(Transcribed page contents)
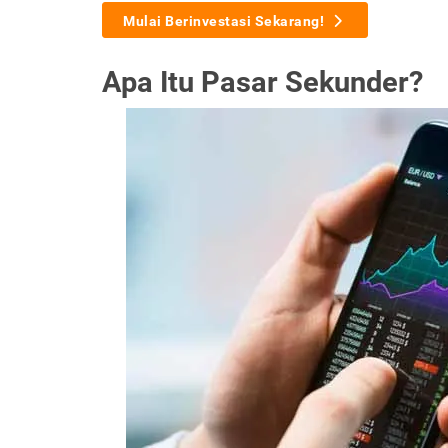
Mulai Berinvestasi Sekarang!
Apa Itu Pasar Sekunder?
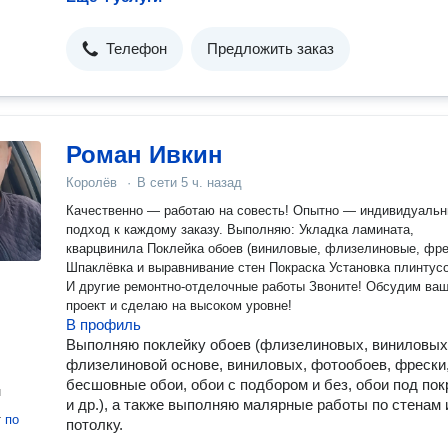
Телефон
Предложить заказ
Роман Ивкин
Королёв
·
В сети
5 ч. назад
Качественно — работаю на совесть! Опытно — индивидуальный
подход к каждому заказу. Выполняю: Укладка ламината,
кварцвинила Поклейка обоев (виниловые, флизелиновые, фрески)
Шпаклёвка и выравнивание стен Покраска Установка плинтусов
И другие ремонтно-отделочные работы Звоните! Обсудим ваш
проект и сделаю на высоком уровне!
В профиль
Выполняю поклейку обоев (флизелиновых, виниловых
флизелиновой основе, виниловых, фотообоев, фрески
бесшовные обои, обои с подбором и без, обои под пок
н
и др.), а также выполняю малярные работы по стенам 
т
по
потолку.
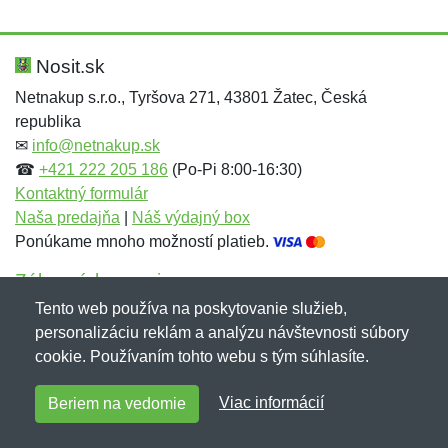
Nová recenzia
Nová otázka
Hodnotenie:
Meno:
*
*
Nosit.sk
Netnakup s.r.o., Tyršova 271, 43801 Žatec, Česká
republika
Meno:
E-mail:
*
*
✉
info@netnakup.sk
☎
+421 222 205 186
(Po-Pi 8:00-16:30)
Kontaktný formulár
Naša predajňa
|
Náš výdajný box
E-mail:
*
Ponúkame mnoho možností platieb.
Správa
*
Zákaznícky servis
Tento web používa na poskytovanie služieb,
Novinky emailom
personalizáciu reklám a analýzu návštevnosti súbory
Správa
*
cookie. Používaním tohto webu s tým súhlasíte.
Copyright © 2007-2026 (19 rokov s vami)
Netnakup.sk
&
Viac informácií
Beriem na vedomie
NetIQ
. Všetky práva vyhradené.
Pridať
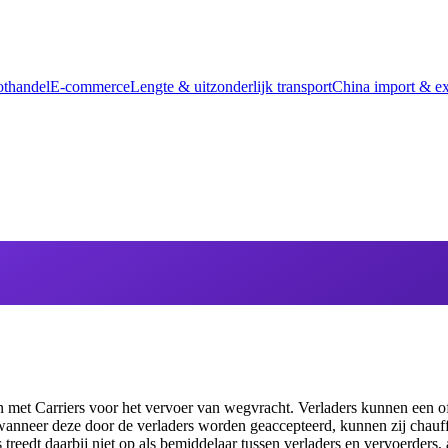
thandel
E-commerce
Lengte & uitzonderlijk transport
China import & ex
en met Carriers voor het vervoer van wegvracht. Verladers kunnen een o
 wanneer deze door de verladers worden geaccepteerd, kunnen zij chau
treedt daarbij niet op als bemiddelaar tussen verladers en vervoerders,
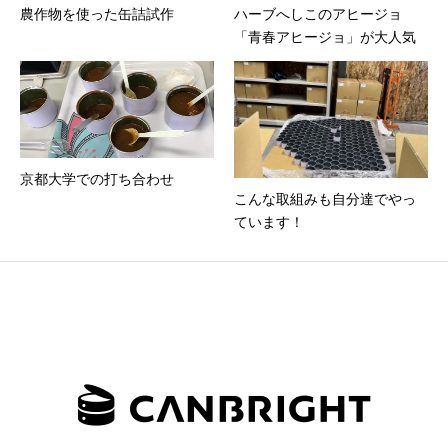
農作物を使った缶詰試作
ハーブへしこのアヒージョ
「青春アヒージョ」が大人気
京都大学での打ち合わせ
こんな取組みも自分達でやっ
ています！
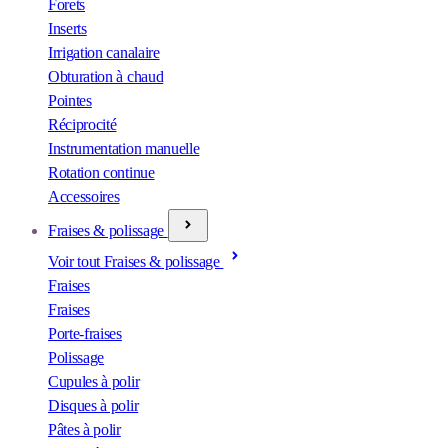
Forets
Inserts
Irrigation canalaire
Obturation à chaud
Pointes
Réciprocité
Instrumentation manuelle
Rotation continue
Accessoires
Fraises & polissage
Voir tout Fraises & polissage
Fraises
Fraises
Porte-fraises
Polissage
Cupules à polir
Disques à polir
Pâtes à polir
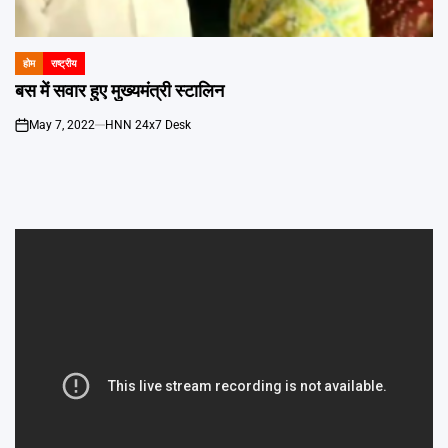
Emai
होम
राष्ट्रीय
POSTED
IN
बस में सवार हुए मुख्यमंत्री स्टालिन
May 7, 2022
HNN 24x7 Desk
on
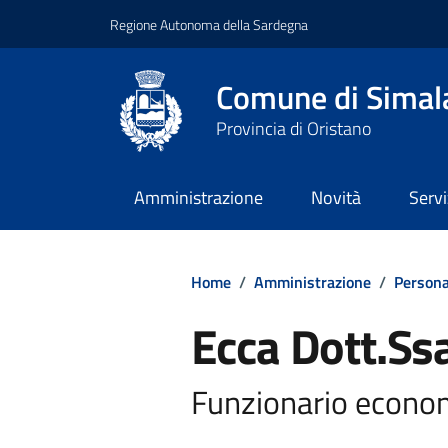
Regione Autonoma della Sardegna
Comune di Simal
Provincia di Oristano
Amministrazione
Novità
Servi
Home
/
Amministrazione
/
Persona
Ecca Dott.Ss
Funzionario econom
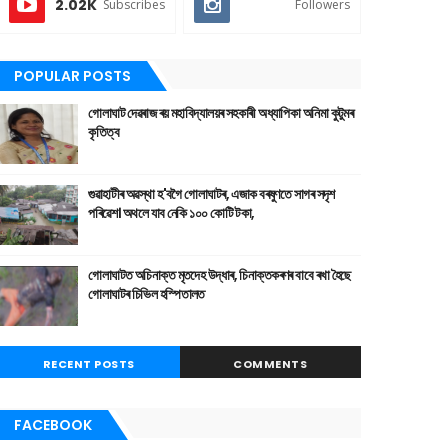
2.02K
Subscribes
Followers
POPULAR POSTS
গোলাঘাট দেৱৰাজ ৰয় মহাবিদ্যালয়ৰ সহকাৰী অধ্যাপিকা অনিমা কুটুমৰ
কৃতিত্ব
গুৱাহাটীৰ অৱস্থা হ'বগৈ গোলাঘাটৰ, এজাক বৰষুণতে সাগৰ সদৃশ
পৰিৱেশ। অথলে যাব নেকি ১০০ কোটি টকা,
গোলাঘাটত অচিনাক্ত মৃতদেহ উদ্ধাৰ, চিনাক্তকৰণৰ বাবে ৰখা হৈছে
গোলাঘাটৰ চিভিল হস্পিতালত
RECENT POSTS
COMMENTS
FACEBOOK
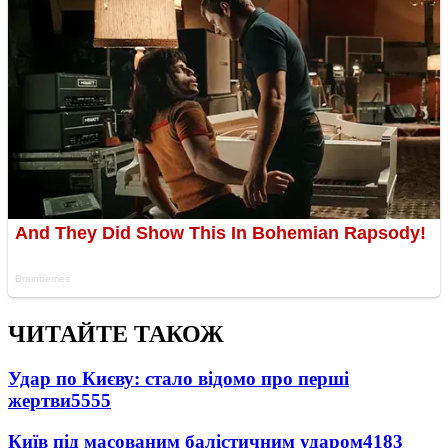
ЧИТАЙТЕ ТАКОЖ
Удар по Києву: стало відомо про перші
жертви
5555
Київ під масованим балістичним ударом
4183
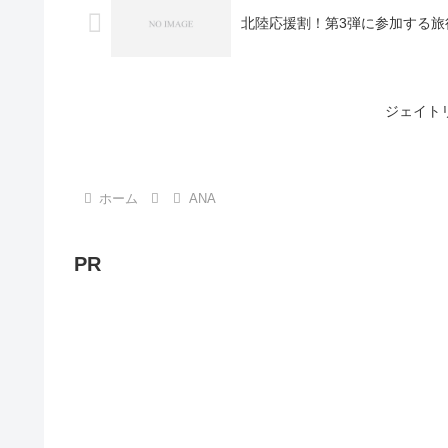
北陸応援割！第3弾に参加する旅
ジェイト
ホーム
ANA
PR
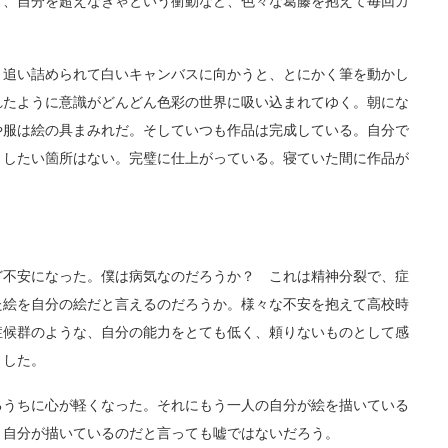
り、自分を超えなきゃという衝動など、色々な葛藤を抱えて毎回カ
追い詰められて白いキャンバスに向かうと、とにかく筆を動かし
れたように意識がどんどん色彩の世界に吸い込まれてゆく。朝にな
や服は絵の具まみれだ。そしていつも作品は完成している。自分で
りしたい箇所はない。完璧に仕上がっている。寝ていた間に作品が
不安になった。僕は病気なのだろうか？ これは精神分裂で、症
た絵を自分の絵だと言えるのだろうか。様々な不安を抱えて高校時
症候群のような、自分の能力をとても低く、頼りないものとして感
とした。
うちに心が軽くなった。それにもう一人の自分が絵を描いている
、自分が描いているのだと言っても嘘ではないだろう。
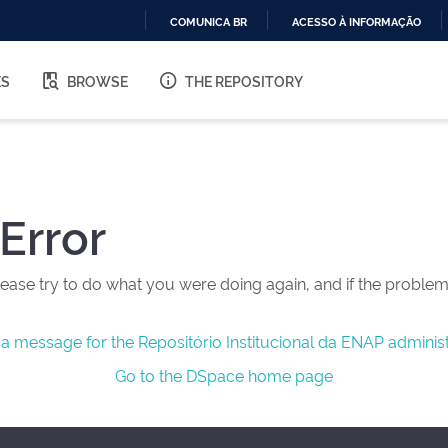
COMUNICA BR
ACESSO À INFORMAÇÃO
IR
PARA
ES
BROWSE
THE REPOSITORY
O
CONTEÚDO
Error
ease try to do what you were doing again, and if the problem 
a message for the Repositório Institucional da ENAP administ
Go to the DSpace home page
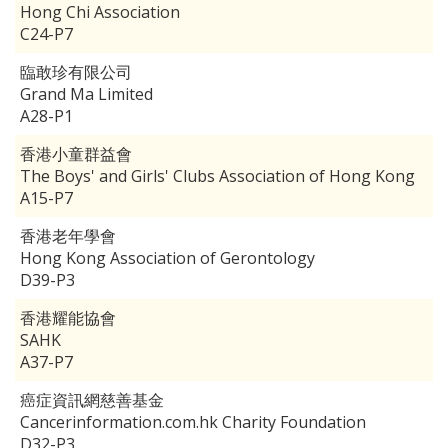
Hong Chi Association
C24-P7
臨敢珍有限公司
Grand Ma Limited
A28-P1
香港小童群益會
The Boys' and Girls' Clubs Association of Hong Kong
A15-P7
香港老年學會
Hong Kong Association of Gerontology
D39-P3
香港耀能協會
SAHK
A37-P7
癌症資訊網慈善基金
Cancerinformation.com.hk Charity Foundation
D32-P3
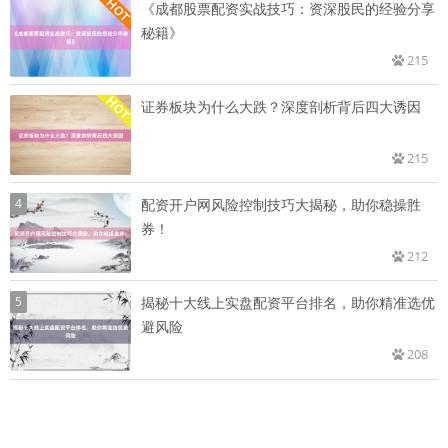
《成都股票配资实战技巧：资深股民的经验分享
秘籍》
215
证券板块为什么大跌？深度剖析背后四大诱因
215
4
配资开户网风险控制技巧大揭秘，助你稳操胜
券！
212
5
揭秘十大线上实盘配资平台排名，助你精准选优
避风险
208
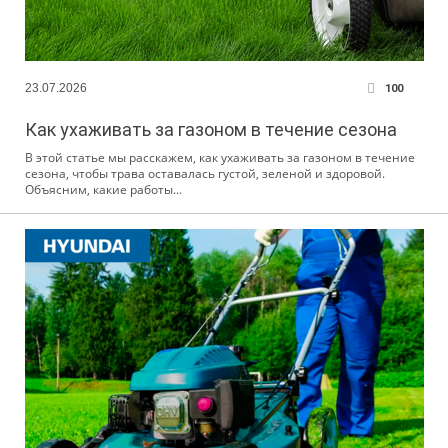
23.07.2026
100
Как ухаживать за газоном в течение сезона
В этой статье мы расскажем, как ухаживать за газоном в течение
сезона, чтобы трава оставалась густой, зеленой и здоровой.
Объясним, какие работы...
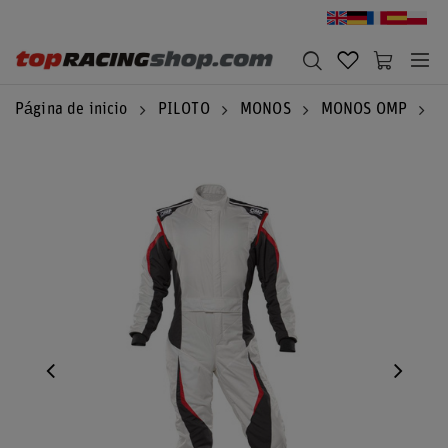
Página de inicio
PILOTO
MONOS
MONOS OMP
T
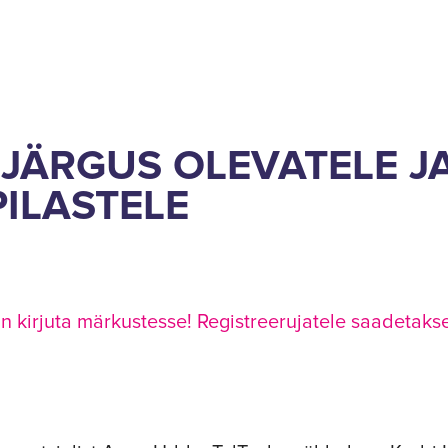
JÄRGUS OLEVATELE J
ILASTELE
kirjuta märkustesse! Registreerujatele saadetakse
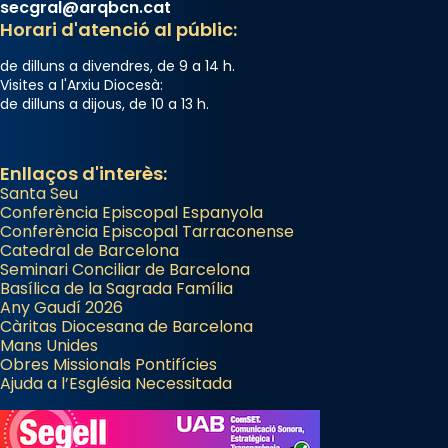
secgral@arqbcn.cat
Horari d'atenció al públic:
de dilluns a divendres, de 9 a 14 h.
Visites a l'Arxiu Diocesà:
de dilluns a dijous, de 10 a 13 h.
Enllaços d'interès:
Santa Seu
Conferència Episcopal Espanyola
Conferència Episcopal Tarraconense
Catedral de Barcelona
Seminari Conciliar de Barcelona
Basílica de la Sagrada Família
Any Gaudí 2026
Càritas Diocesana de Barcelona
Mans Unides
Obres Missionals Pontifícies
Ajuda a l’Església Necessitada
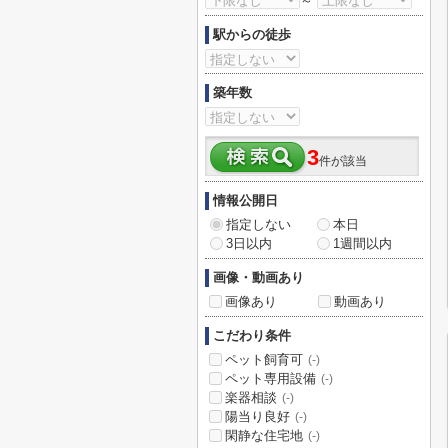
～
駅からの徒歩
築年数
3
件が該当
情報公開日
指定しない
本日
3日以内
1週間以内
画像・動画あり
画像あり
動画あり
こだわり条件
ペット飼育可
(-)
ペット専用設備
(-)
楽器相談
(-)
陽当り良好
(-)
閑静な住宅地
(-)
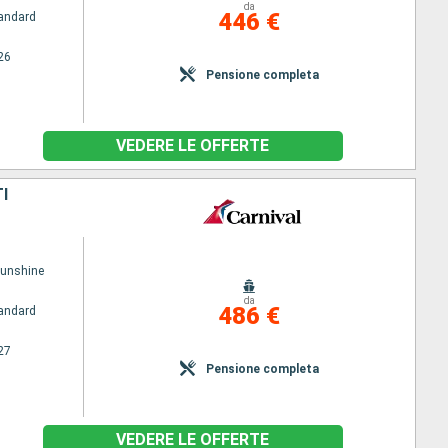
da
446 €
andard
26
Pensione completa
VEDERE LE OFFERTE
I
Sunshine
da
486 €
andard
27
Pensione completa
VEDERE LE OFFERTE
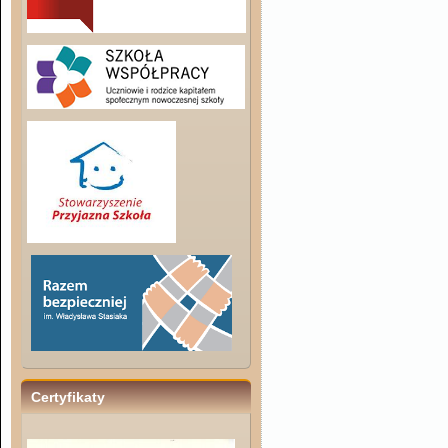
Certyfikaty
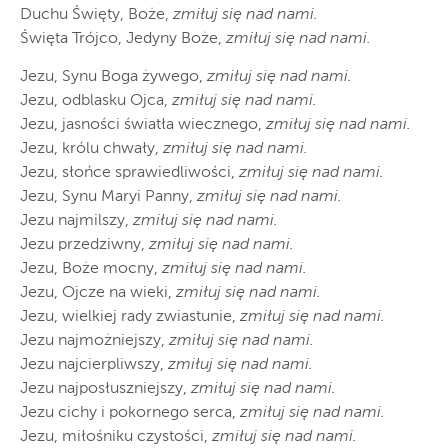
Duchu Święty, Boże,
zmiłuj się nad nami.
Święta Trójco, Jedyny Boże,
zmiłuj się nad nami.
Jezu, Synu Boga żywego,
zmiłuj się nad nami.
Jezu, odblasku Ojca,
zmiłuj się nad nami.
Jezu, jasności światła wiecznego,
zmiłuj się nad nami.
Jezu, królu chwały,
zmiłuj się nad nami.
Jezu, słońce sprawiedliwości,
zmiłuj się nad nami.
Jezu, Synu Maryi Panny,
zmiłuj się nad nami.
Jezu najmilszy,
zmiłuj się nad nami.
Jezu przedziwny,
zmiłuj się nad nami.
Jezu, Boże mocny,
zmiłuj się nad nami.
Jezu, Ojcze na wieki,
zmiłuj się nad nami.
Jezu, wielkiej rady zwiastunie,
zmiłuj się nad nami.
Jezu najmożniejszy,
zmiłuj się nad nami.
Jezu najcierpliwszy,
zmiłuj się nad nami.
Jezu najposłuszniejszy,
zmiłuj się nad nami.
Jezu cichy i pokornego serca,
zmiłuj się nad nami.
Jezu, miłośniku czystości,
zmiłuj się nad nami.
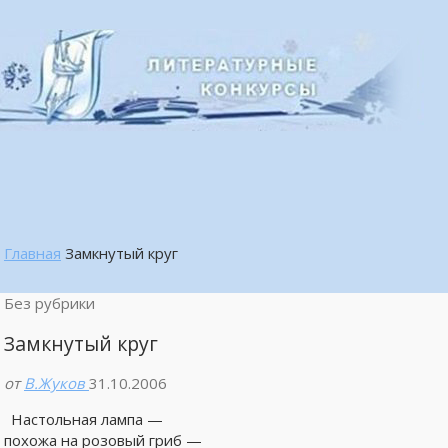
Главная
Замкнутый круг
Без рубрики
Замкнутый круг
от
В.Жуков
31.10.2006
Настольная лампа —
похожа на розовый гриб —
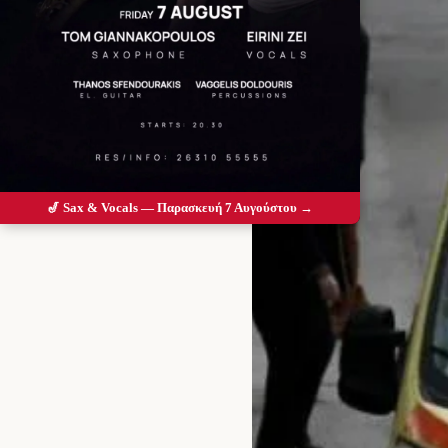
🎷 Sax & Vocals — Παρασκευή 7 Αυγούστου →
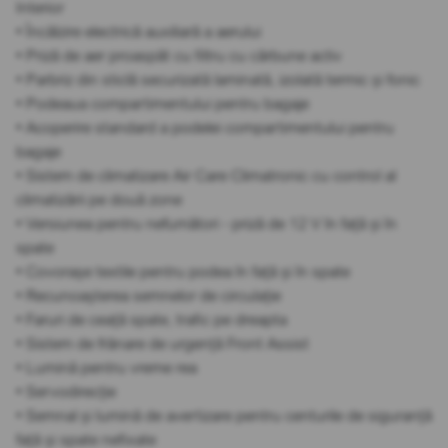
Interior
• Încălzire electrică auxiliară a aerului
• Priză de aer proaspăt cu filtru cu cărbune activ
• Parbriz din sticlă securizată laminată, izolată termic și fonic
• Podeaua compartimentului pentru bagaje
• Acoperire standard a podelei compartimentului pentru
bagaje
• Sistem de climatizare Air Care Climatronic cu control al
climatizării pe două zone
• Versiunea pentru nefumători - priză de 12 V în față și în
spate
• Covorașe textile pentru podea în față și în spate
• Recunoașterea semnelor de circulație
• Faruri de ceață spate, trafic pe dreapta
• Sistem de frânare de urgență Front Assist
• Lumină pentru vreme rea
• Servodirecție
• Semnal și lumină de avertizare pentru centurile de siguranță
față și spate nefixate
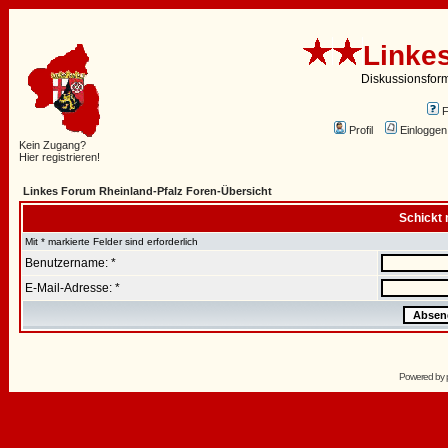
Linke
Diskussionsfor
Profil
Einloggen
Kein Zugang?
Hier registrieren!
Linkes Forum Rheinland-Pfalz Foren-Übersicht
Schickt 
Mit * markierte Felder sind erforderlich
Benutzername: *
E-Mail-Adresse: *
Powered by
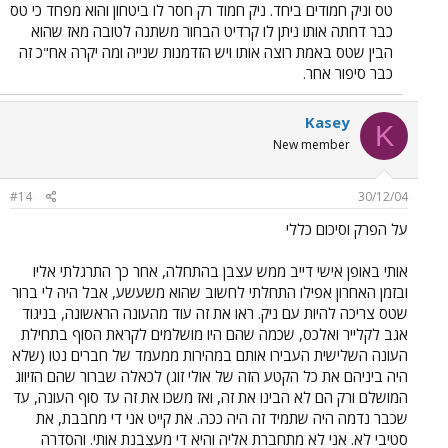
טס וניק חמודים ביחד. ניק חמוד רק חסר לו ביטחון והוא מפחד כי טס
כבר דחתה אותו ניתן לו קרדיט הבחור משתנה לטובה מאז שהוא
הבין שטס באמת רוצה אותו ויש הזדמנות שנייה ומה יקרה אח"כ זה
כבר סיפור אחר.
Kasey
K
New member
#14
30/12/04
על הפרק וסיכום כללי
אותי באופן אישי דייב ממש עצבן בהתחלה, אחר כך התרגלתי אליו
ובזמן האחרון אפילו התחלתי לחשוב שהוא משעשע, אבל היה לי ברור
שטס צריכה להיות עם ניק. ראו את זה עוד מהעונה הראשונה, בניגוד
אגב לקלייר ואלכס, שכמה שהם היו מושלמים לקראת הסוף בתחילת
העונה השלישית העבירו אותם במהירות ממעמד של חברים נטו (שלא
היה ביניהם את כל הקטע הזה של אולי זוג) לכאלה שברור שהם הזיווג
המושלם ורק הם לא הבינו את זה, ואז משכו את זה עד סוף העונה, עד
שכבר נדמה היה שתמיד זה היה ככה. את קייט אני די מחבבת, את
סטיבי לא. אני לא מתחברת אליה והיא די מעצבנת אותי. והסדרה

■ Work required
Show every line of the data in which the word "Boże" appears.

■ Answer area
Duchu Święty, Boże,
Święta Trójco, Jedyny Boże,
Jezu, Boże mocny,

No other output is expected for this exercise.